Activation Atlas for Mixed3a, Grid Size (40x40).  Colors represent KL density proportion between BigGan & ImageNet - for example, red cells show places ImageNet density far exceeds that of BigGan. Numbers represent the count of samples per activation grid square in order: BigGan || Imagenet.  NB: for this version I am not including the areas of logits but will do in the version released as I am running some sanity checks on the usage of multiple dataset logit responses.

Activation Atlas for Mixed3a, Grid Size (40x40).

Colors represent KL density proportion between BigGan & ImageNet - for example, red cells show places ImageNet density far exceeds that of BigGan. Numbers represent the count of samples per activation grid square in order: BigGan || Imagenet.

NB: for this version I am not including the areas of logits but will do in the version released as I am running some sanity checks on the usage of multiple dataset logit responses.

On further inspection it seems that it may reflect the fact that the GANs are not producing textures in the fine grained way that high-res Imagenet data does. Take the dataset examples below:

On the LHS (red) is Cell (15,11) - the highest divergence cell in the layer where 1302 activations lie for Imagenet but none for BigGan. Next to it are a number of Imagnet dataset examples showing first the full ImageNet original image (left) and beside it the spatial “patch” that the activation we sampled relates to. We can see that it seems to focus on fine grained details. Not just “grass” but long, lush grass. Or at the bottom the fine texture in a placemat or wall. On analysis the top labels represented in this cell for ImageNet were “hay” and “manhole cover”. So I interrogated the data to find the cell where the highest proportion of ‘hay’ images are represented for BigGan.
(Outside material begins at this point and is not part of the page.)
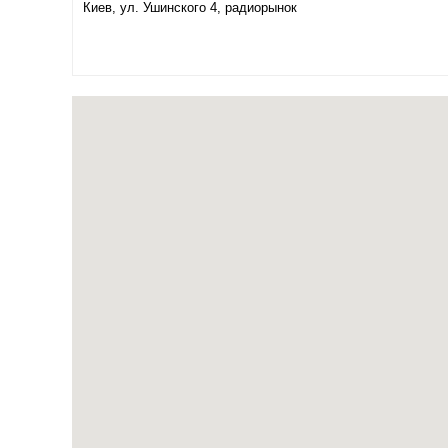
Киев, ул. Ушинского 4, радиорынок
This takes us to the other side of the map where we can see cell (20,32) where BigGan has a much higher density than ImageNet. Looking at the BigGan dataset samples from the grid cell we can see the same sort of ‘textures’ appearing (grass, even the texture of the grey sweater), but that they are more blurry than the images at left. This seems to show that the Activation Atlas has separated the fine grained details on the left from the more blurry textures on the right. I am currently exploring how to scale comparisons like this for more interrogation of the Atlases.

 

ImageNet dataset examples for cell (15,11):

Mixed3a, Cell(15,11) in 40x40 Grid: Dataset examples & spatial activation slices taken from ImageNet during experiment

Mixed3a, Cell(15,11) in 40x40 Grid: Dataset examples & spatial activation slices taken from ImageNet during experiment

 

BigGan dataset examples for cell (20,32):

Mixed3a, Cell(20,32) in 40x40 Grid: Dataset examples & spatial activation slices taken from BigGan during experiment

Mixed3a, Cell(20,32) in 40x40 Grid: Dataset examples & spatial activation slices taken from BigGan during experiment

Next Steps & Future Directions

The difficulty of working with such large amounts of data (even with the brilliant approach of the Activation Atlas) means that strong UI doesn’t just present the work in a good light but goes hand in hand with evaluating the data. As I build out a better interface, I feel that it will bring more insights to life. It is fascinating that there is such a divergence between the original images and GAN samples so early on in the network - a finding I found quite surprising. I am continuing to look at other ways to better understand the Atlases and to dig into the differences across the map with reference to both the dataset samples and the logits in the model.

Acknowledgements

I am deeply grateful for the amazing opportunity that the OpenAI Scholars Program provided. In particular, I would like to thank my mentor, Christy Dennison, and Maddie Hall for their insights and mentorship over the 12 weeks. As well, I would like to take the opportunity to thank the Clarity team - in particular Chris Olah and Ludwig Schubert who have been so open and generous, both with their time and also their wisdom. My fellow scholars cohort have been a blast and it has been an honor to work with them. Lastly, I would be remiss if I did not thank AWS for the generous credits which allowed me to run these experiments.